Korbel Group

Previous and current research

We are an interdisciplinary group that combines experimental and computational approaches for studying the extent, functional impact and mutational origins of genetic variation, with a focus on genomic structural variation (SV). SVs, also known as large (>1kb) copy-number variants (CNVs), translocations, and inversions, are responsible for most genetic variation in the human genome. Recent advances in massively parallel DNA sequencing enable us, for example, to decipher the impact of genetic variation by sequencing and analysing entire genomes. Our group has adopted a systems biology rationale in which computational biology research feeds into the experimental laboratory, and vice versa.

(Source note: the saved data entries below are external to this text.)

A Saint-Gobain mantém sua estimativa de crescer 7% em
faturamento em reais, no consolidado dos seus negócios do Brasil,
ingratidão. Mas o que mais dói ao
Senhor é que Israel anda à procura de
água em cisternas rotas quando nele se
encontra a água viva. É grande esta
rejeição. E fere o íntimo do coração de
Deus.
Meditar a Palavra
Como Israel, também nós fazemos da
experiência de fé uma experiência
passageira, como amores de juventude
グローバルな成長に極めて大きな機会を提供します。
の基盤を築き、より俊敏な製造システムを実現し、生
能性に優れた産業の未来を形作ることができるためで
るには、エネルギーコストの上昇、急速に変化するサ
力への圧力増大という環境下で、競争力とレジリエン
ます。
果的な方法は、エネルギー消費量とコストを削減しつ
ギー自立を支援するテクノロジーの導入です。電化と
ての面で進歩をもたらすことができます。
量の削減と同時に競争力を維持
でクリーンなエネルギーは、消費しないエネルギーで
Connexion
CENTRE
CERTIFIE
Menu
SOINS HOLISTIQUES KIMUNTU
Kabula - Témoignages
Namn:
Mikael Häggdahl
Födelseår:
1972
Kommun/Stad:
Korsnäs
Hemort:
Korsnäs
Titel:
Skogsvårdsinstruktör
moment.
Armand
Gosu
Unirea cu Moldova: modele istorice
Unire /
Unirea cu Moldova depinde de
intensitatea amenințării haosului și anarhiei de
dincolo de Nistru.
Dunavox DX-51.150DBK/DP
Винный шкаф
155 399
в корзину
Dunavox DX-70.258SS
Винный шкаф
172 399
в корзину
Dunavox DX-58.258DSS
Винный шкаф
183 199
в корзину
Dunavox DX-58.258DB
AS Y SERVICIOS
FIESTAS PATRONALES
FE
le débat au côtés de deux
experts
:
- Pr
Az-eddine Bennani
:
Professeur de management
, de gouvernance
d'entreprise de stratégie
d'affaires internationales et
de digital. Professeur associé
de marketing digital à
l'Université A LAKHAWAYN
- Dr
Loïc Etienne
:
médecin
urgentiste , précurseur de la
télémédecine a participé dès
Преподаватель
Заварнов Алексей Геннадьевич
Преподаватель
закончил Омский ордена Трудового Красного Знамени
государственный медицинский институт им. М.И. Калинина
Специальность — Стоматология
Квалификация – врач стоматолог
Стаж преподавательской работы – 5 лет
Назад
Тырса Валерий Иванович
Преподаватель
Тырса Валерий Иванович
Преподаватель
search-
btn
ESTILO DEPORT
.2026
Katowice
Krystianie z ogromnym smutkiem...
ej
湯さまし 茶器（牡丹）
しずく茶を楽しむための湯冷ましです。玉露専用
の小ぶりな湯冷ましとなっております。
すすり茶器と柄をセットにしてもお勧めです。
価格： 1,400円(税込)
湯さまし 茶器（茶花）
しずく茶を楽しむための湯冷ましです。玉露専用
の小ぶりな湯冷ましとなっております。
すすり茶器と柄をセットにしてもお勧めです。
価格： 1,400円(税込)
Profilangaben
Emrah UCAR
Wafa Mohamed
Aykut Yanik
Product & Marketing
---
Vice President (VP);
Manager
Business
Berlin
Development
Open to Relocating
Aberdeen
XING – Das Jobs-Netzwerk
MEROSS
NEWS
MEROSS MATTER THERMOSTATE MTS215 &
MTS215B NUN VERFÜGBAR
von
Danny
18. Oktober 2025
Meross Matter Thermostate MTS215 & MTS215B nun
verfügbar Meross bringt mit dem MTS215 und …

We recently developed high-resolution and massive paired-end mapping (PEM), an approach involving next generation DNA sequencing of the end-stretches of genomic fragments and the massive alignment of these against a reference genome to globally map SVs. Our lab uses PEM, and recent extensions of the approach such as breakpoint junction-library analysis, to determine the extent of SVs in the genomes of healthy humans as well as in those suffering from cancer. Our central aims involve inferring the evolutionary and functional impact of SVs, and deducing the molecular mechanisms that cause SV-formation in the genome. For example, we recently learned through sequence analysis that the molecular mechanisms causing SV-formation mainly involve transposable elements as well as meiotic and DNA repair-associated recombination (e.g. non-allelic homologous recombination, as well as mechanisms that do not require homology, such as non-homologous end-joining). Our recent findings further involved the discovery of SVs on chromosome 21 as susceptibility factors for congenital heart disease. Furthermore, we are presently examining at genome-wide scale the effects of human genetic variations, particularly SVs, on the regulation of gene expression.

Future projects and goals

The extent to which genomes of healthy individuals differ due to SVs, the impact of SVs on common phenotypes, and the mutational processes underlying SV-formation are presently poorly understood. We hypothesise that SVs commonly lead to phenotypic variation, e.g. by perturbing tightly regulated cellular processes.We will study the formation mechanisms and the functional impact of SVs in the human genome and in model organisms using high-throughput experiments and data-mining.

Furthermore, as members of the 1000 Genomes Project and the International Cancer Genome Consortium (for which we recently have begun carrying out human genome sequencing and datamining in an effort to analyse paediatric tumours), we are continuing the development of approaches for SV mapping and analysis. One goal is to facilitate the analysis and interpretation of personal genome sequencing data. Furthermore, our approaches may in the near future have an impact on personalised medicine, e.g. in helping facilitate the design and interpretation of next-generation sequencing based studies for associating phenotypes with genetic variation.